:: Supplied records ::

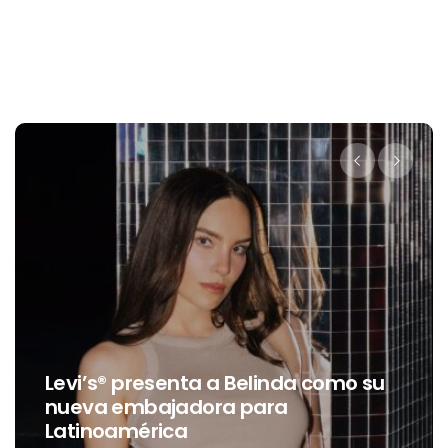
Levi’s® presenta a Belinda como su
nueva embajadora para
Latinoamérica
d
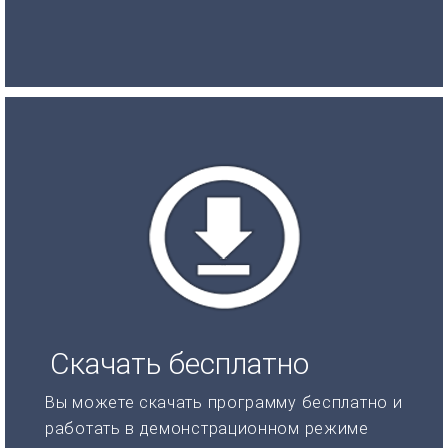
Скачать бесплатно
Вы можете скачать программу бесплатно и
работать в демонстрационном режиме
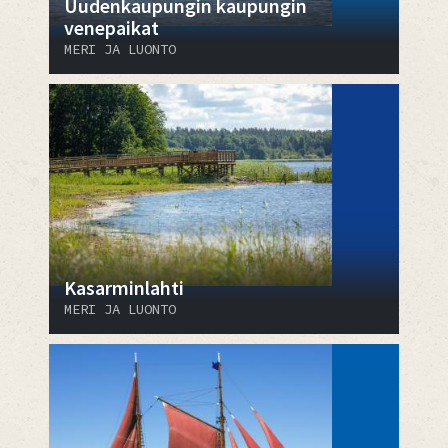
Uudenkaupungin kaupungin
venepaikat
MERI JA LUONTO
Kasarminlahti
MERI JA LUONTO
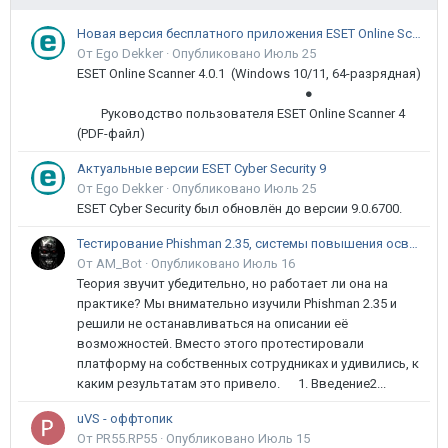
Новая версия бесплатного приложения ESET Online Scanner доступна пользователям
От Ego Dekker ·
Опубликовано
Июль 25
ESET Online Scanner 4.0.1 (Windows 10/11, 64-разрядная)
●
Руководство пользователя ESET Online Scanner 4
(PDF-файл)
Актуальные версии ESET Cyber Security 9
От Ego Dekker ·
Опубликовано
Июль 25
ESET Cyber Security был обновлён до версии 9.0.6700.
Тестирование Phishman 2.35, системы повышения осведомлённости пользователей в сфере ИБ
От AM_Bot ·
Опубликовано
Июль 16
Теория звучит убедительно, но работает ли она на
практике? Мы внимательно изучили Phishman 2.35 и
решили не останавливаться на описании её
возможностей. Вместо этого протестировали
платформу на собственных сотрудниках и удивились, к
каким результатам это привело. 1. Введение2...
uVS - оффтопик
От PR55.RP55 ·
Опубликовано
Июль 15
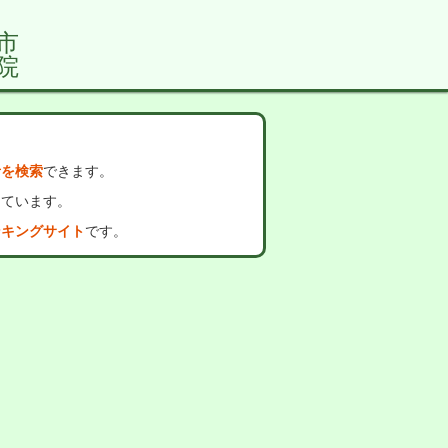
市
院
者を検索
できます。
っています。
ンキングサイト
です。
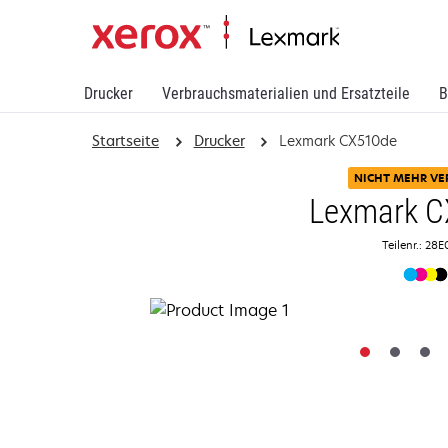
Drucker
Verbrauchsmaterialien und Ersatzteile
B
Startseite
Drucker
Lexmark CX510de
NICHT MEHR VE
Lexmark 
Teilenr.: 28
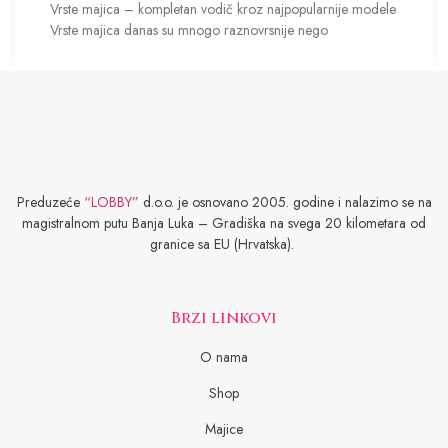
Vrste majica – kompletan vodič kroz najpopularnije modele
Vrste majica danas su mnogo raznovrsnije nego
Preduzeće
“LOBBY”
d.o.o. je osnovano 2005. godine i nalazimo se na
magistralnom putu Banja Luka – Gradiška na svega 20 kilometara od
granice sa EU (Hrvatska).
Brzi linkovi
O nama
Shop
Majice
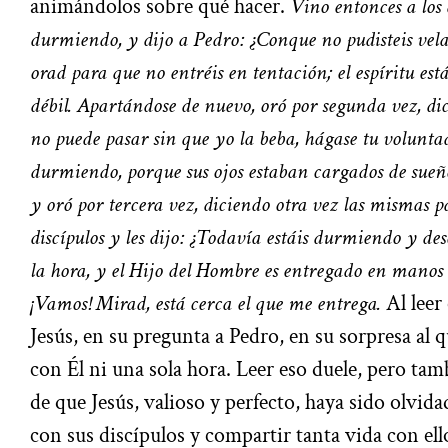
animándolos sobre qué hacer.
Vino entonces a los d
durmiendo, y dijo a Pedro: ¿Conque no pudisteis ve
orad para que no entréis en tentación; el espíritu está
débil. Apartándose de nuevo, oró por segunda vez, dic
no puede pasar sin que yo la beba, hágase tu voluntad
durmiendo, porque sus ojos estaban cargados de sueño
y oró por tercera vez, diciendo otra vez las mismas p
discípulos y les dijo: ¿Todavía estáis durmiendo y de
la hora, y el Hijo del Hombre es entregado en manos 
¡Vamos! Mirad, está cerca el que me entrega.
Al leer 
Jesús, en su pregunta a Pedro, en su sorpresa al
con Él ni una sola hora. Leer eso duele, pero tam
de que Jesús, valioso y perfecto, haya sido olvid
con sus discípulos y compartir tanta vida con ell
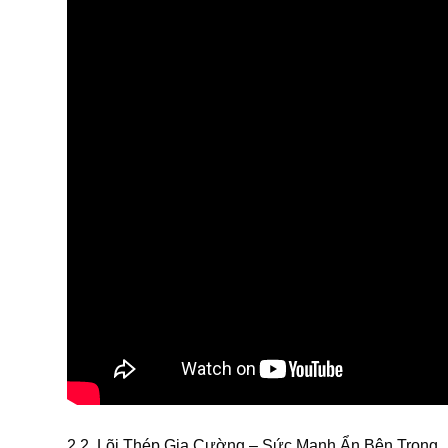
2.2. Lõi Thép Gia Cường – Sức Mạnh Ẩn Bên Trong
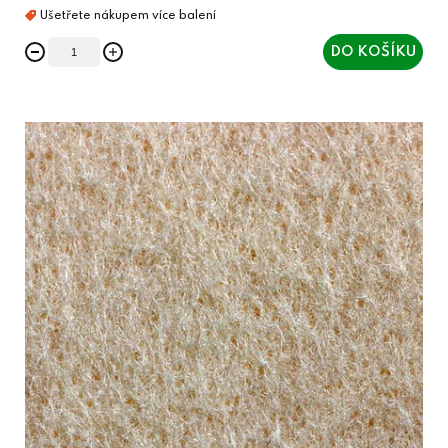
DO KOŠÍKU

:::

Please transcribe exactly the lines from the one containing "Jesús, en su" through the last line of the records above, both included, and leave out every picture.

--- Written reply ---
Jesús, en su pregunta a Pedro, en su sorpresa al
con Él ni una sola hora. Leer eso duele, pero tam
de que Jesús, valioso y perfecto, haya sido olvid
con sus discípulos y compartir tanta vida con ell
2.2. Lõi Thép Gia Cường – Sức Mạnh Ẩn Bên Trong
DO KOŠÍKU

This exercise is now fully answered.